I don't think it's hypocritical at all. The U.S. is based around free speech and we ban all of types speech for good reasons.

It obvious that "we want to allow someone to say anything they could say on twitter+(spout conspiracy theories and implicit/explicit racist shit)" is both freer than twitter, and not as free as previous+harass people.

I really don't think allowing right wing nuts to voice their opinion but not letting users harass each other makes a hypocrite?


Spam and flood is not speech it's noise preventing people from having actual conversations.


[flagged]


Every forum needs human moderation, but that doesn't imply that this moderation cannot be done in good or bad faith. Just like a good judge is not congruent to a big, deterministic computer.


So you're saying you believe Parler to be moderating in better faith than Twitter/Facebook/etc? 'cause I think for your statement to be relevant that would have to be the assertion...


Upthread everyone is arguing that everything except imminent incitement to violence is free speech. Aren't mere insults free speech?
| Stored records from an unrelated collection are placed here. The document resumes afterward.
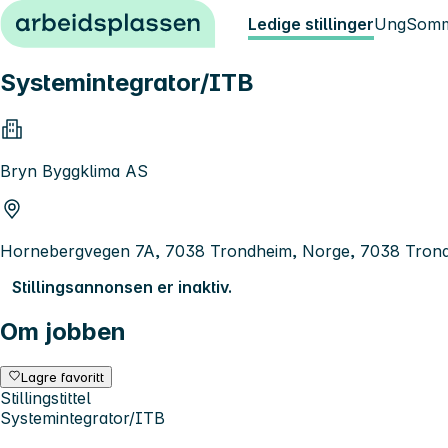
Hopp til innhold
Ledige stillinger
Ung
Somm
Systemintegrator/ITB
Bryn Byggklima AS
Hornebergvegen 7A, 7038 Trondheim, Norge, 7038 Tron
Stillingsannonsen er inaktiv.
Om jobben
Lagre favoritt
Stillingstittel
Systemintegrator/ITB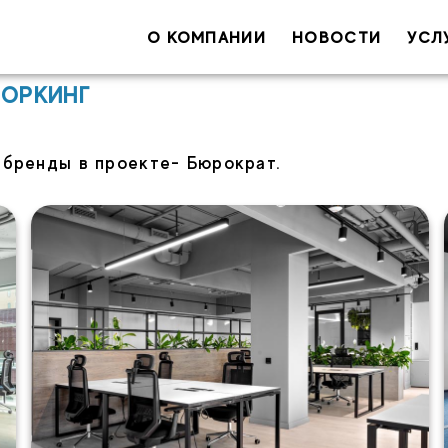
О КОМПАНИИ
НОВОСТИ
УСЛ
Ваше имя
ВОРКИНГ
Ваш e-ma
 бренды в проекте- Бюрократ.
С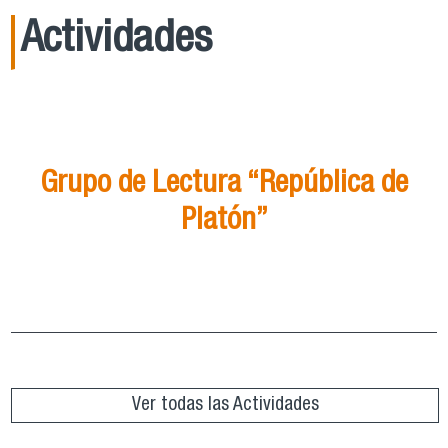
Actividades
21
Ago
15:00
Grupo de Lectura “República de
Platón”
Grupo de Lectura “República de Platón”
ver más
Ver todas las Actividades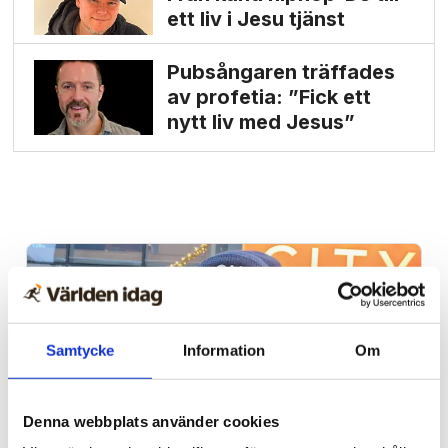
ett liv i Jesu tjänst
Pubsångaren träffades
av profetia: ”Fick ett
nytt liv med Jesus”
Samtycke
Information
Om
Denna webbplats använder cookies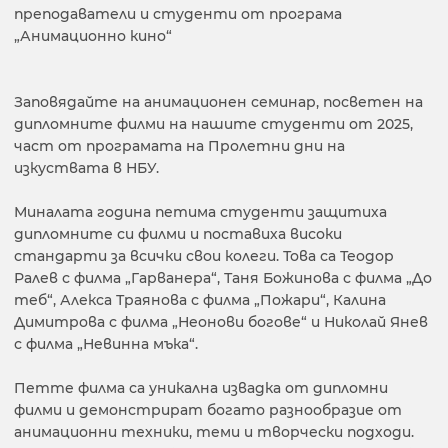
преподаватели и студенти от програма
„Анимационно кино“
Заповядайте на анимационен семинар, посветен на
дипломните филми на нашите студенти от 2025,
част от програмата на Пролетни дни на
изкуствата в НБУ.
Миналата година петима студенти защитиха
дипломните си филми и поставиха високи
стандарти за всички свои колеги. Това са Теодор
Ралев с филма „Гарванера“, Таня Божинова с филма „До
теб“, Алекса Траянова с филма „Пожари“, Калина
Димитрова с филма „Неонови богове“ и Николай Янев
с филма „Невинна мъка“.
Петте филма са уникална извадка от дипломни
филми и демонстрират богато разнообразие от
анимационни техники, теми и творчески подходи.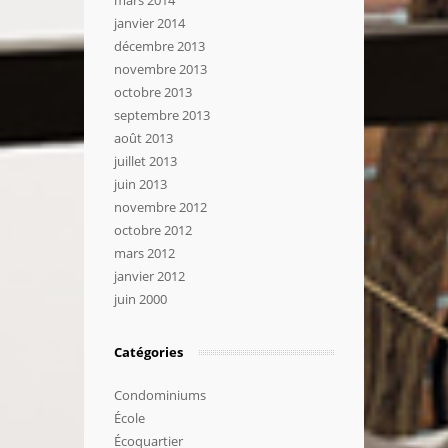
mars 2014
janvier 2014
décembre 2013
novembre 2013
octobre 2013
septembre 2013
août 2013
juillet 2013
juin 2013
novembre 2012
octobre 2012
mars 2012
janvier 2012
juin 2000
Catégories
Condominiums
École
Écoquartier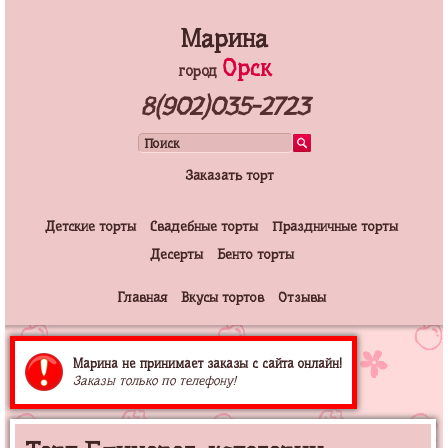
Марина
Орск
город
8(902)035-2723
Заказать торт
Детские торты
Свадебные торты
Праздничные торты
Десерты
Бенто торты
Главная
Вкусы тортов
Отзывы
Марина не принимает заказы с сайта онлайн!
Заказы только по телефону!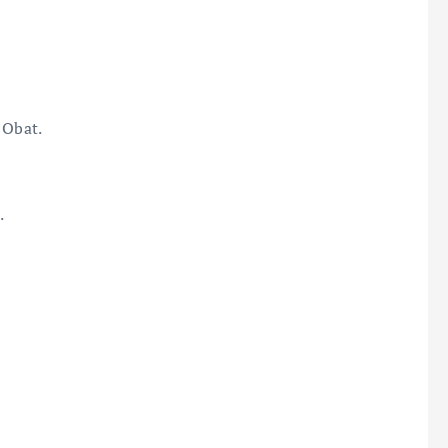
 Obat.
.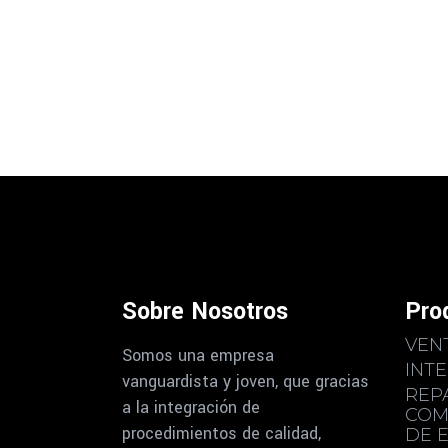
Sobre Nosotros
Pro
VEN
Somos una empresa
INT
vanguardista y joven, que gracias
REP
a la integración de
COM
procedimientos de calidad,
DE 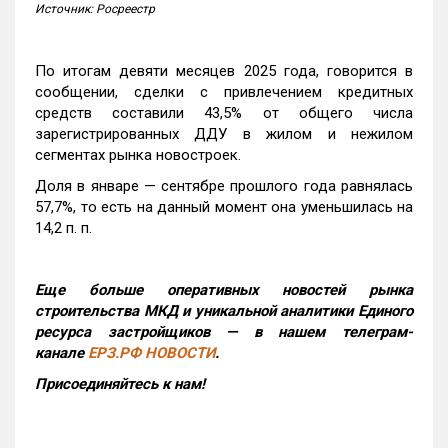
Источник: Росреестр
По итогам девяти месяцев 2025 года, говорится в
сообщении, сделки с привлечением кредитных
средств составили 43,5% от общего числа
зарегистрированных ДДУ в жилом и нежилом
сегментах рынка новостроек.
Доля в январе — сентябре прошлого года равнялась
57,7%, то есть на данный момент она уменьшилась на
14,2 п. п.
Еще больше оперативных новостей рынка
строительства МКД и уникальной аналитики Единого
ресурса застройщиков — в нашем телеграм-
канале
ЕРЗ.РФ НОВОСТИ
.
Присоединяйтесь к нам!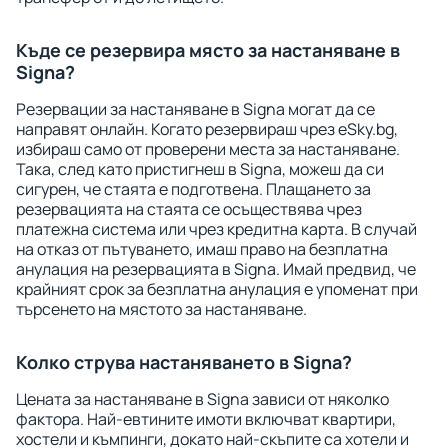
Къде се резервира място за настаняване в
Signa?
Резервации за настаняване в Signa могат да се
направят онлайн. Когато резервираш чрез eSky.bg,
избираш само от проверени места за настаняване.
Така, след като пристигнеш в Signa, можеш да си
сигурен, че стаята е подготвена. Плащането за
резервацията на стаята се осъществява чрез
платежна система или чрез кредитна карта. В случай
на отказ от пътуването, имаш право на безплатна
анулация на резервацията в Signa. Имай предвид, че
крайният срок за безплатна анулация е упоменат при
търсенето на мястото за настаняване.
Колко струва настаняването в Signa?
Цената за настаняване в Signa зависи от няколко
фактора. Най-евтините имоти включват квартири,
хостели и къмпинги, докато най-скъпите са хотели и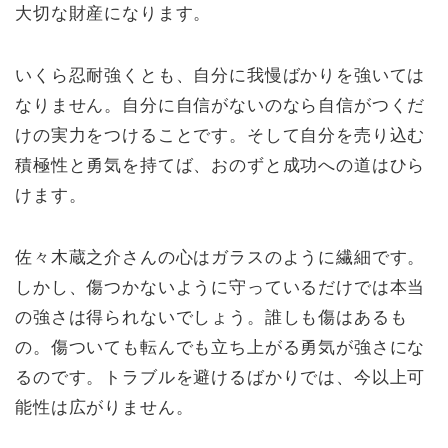
大切な財産になります。
いくら忍耐強くとも、自分に我慢ばかりを強いては
なりません。自分に自信がないのなら自信がつくだ
けの実力をつけることです。そして自分を売り込む
積極性と勇気を持てば、おのずと成功への道はひら
けます。
佐々木蔵之介さんの心はガラスのように繊細です。
しかし、傷つかないように守っているだけでは本当
の強さは得られないでしょう。誰しも傷はあるも
の。傷ついても転んでも立ち上がる勇気が強さにな
るのです。トラブルを避けるばかりでは、今以上可
能性は広がりません。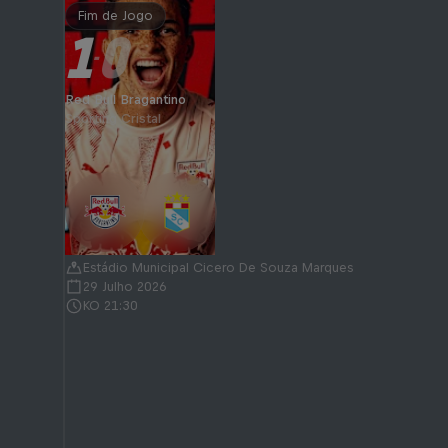
Fim de Jogo
1
0
-
Red Bull Bragantino
Sporting Cristal
Estádio Municipal Cicero De Souza Marques
29 Julho 2026
KO 21:30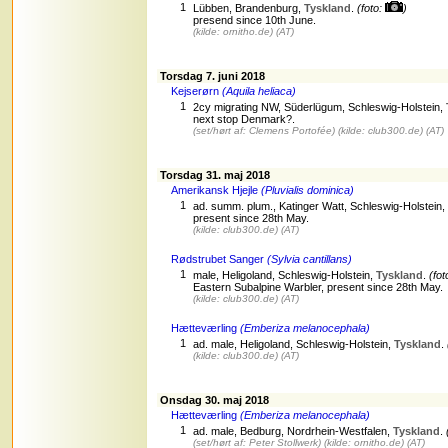
1
Lübben, Brandenburg,
Tyskland
.
(foto:
)
presend since 10th June.
(kilde: ornitho.de)
(AT)
Torsdag 7. juni 2018
Kejserørn
(Aquila heliaca)
1
2cy migrating NW, Süderlügum, Schleswig-Holstein,
next stop Denmark?.
(set/hørt af: Clemens Portofée)
(kilde: club300.de)
(AT)
Torsdag 31. maj 2018
Amerikansk Hjejle
(Pluvialis dominica)
1
ad. summ. plum., Katinger Watt, Schleswig-Holstein,
present since 28th May.
(kilde: club300.de)
(AT)
Rødstrubet Sanger
(Sylvia cantillans)
1
male, Heligoland, Schleswig-Holstein,
Tyskland
.
(fot
Eastern Subalpine Warbler, present since 28th May.
(kilde: club300.de)
(AT)
Hætteværling
(Emberiza melanocephala)
1
ad. male, Heligoland, Schleswig-Holstein,
Tyskland
.
(kilde: club300.de)
(AT)
Onsdag 30. maj 2018
Hætteværling
(Emberiza melanocephala)
1
ad. male, Bedburg, Nordrhein-Westfalen,
Tyskland
.
(set/hørt af: Peter Stollwerk)
(kilde: ornitho.de)
(AT)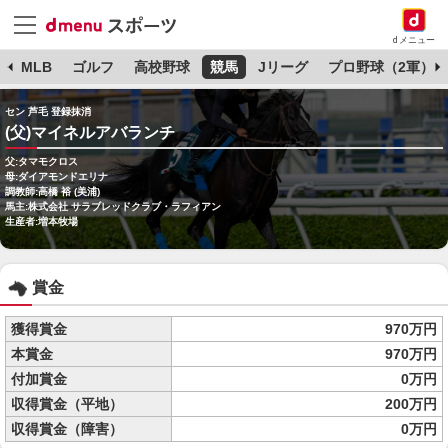
dメニュー
球
MLB
ゴルフ
高校野球
競馬
Jリーグ
プロ野球（2軍）
セン 芦毛 登録抹消
(父)マイネルアバランチ
父:タマモクロス
母:ダイアモンドエリナ
調教師:高橋 裕 (美浦)
馬主:株式会社 サラブレッドクラブ・ラフィアン
生産者:増本牧場
賞金
獲得賞金
970万円
本賞金
970万円
付加賞金
0万円
収得賞金（平地）
200万円
収得賞金（障害）
0万円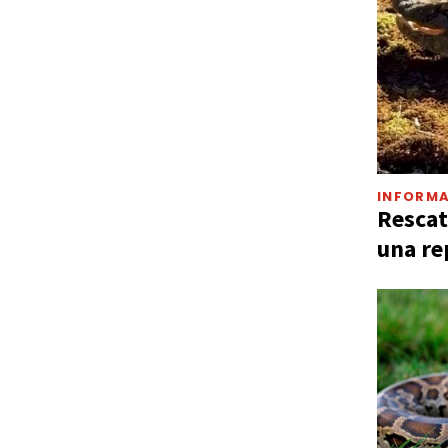
INFORMA
Rescat
una re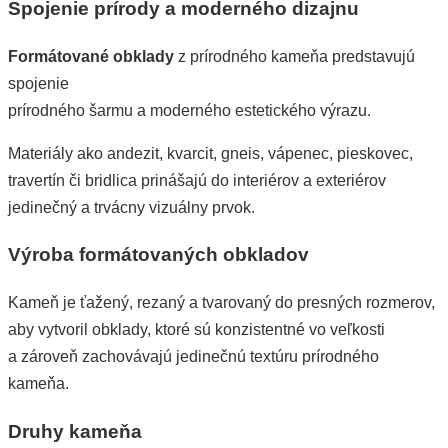
Spojenie prírody a moderného dizajnu
Formátované obklady
z prírodného kameňa predstavujú
spojenie
prírodného šarmu a moderného estetického výrazu.
Materiály ako andezit, kvarcit, gneis, vápenec, pieskovec,
travertín či bridlica prinášajú do interiérov a exteriérov
jedinečný a trvácny vizuálny prvok.
Výroba formátovaných obkladov
Kameň je ťažený, rezaný a tvarovaný do presných rozmerov,
aby vytvoril obklady, ktoré sú konzistentné vo veľkosti
a zároveň zachovávajú jedinečnú textúru prírodného
kameňa.
Druhy kameňa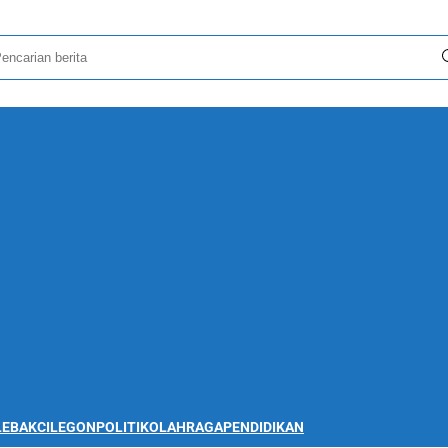
LEBAK
CILEGON
POLITIK
OLAHRAGA
PENDIDIKAN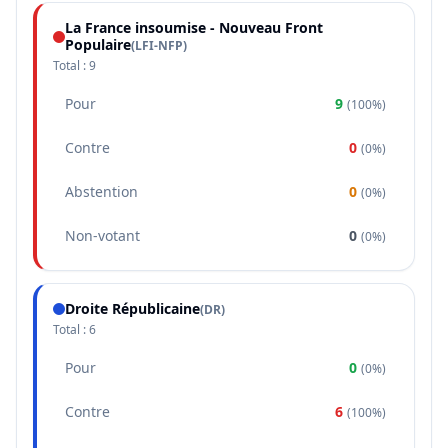
La France insoumise - Nouveau Front
Populaire
(
LFI-NFP
)
Total :
9
Pour
9
(
100%
)
Contre
0
(
0%
)
Abstention
0
(
0%
)
Non-votant
0
(
0%
)
Droite Républicaine
(
DR
)
Total :
6
Pour
0
(
0%
)
Contre
6
(
100%
)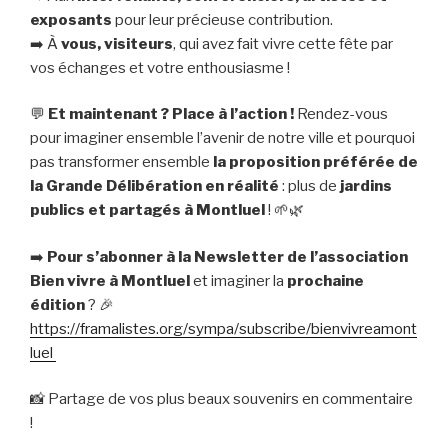
exposants
pour leur précieuse contribution.
➡️ À
vous, visiteurs
, qui avez fait vivre cette fête par
vos échanges et votre enthousiasme !
💬
Et maintenant ? Place à l’action !
Rendez-vous
pour imaginer ensemble l’avenir de notre ville et pourquoi
pas transformer ensemble
la proposition préférée de
la Grande Délibération en réalité
: plus de
jardins
publics et partagés à Montluel
! 🌱🌿
➡️
Pour s’abonner à la Newsletter de l’association
Bien vivre à Montluel
et imaginer la
prochaine
édition
? 🎉
https://framalistes.org/sympa/subscribe/bienvivreamont
luel
📸 Partage de vos plus beaux souvenirs en commentaire
!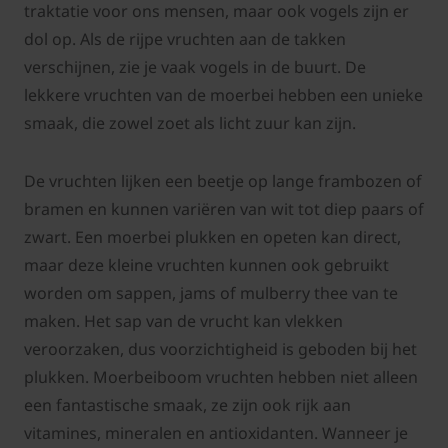
traktatie voor ons mensen, maar ook vogels zijn er
dol op. Als de rijpe vruchten aan de takken
verschijnen, zie je vaak vogels in de buurt. De
lekkere vruchten van de moerbei hebben een unieke
smaak, die zowel zoet als licht zuur kan zijn.
De vruchten lijken een beetje op lange frambozen of
bramen en kunnen variëren van wit tot diep paars of
zwart. Een moerbei plukken en opeten kan direct,
maar deze kleine vruchten kunnen ook gebruikt
worden om sappen, jams of mulberry thee van te
maken. Het sap van de vrucht kan vlekken
veroorzaken, dus voorzichtigheid is geboden bij het
plukken. Moerbeiboom vruchten hebben niet alleen
een fantastische smaak, ze zijn ook rijk aan
vitamines, mineralen en antioxidanten. Wanneer je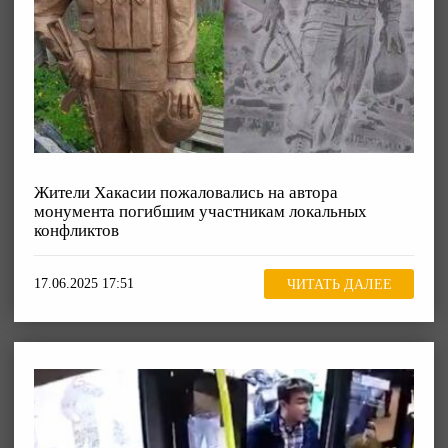
Жители Хакасии пожаловались на автора
монумента погибшим участникам локальных
конфликтов
17.06.2025 17:51
ЧИТАТЬ ДАЛЕЕ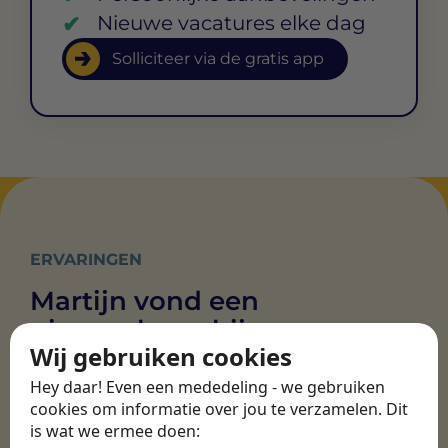
Nieuwe vacatures elke dag
Solliciteer via de gratis app
ERVARINGEN
Martijn vond een
nieuwe baan bij
Wij gebruiken cookies
CBEE
Hey daar! Even een mededeling - we gebruiken
cookies om informatie over jou te verzamelen. Dit
Door Swipe4Work heb ik op een hele
is wat we ermee doen:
Do you not like it when it's aimed at you?


Do you have any evidence of this? From the article that seems like it violates their entire purpose for existing.


Updated my post with a link. I'll find more.


Wow that’s dumb if true, why even bother!?


Indeed, indeed. If it's not about the principled and unflinching protection of free speech, then what is it about?

I've said it about twitter and I'll say it about parler. Freedom of association is also a first amendment right. Speech is being exercised by the owners of a platform when they edit/curate/annotate posts, and association is being exercised when they ban/shadowban users.


It's all about justifications for being egotistical assholes and believing feelings are enough justification for policy. You can't reason with people who dismiss facts, empathy and consequences. You can reach the middle ground on issues that affect livelihoods of people and try to map where this may be improved.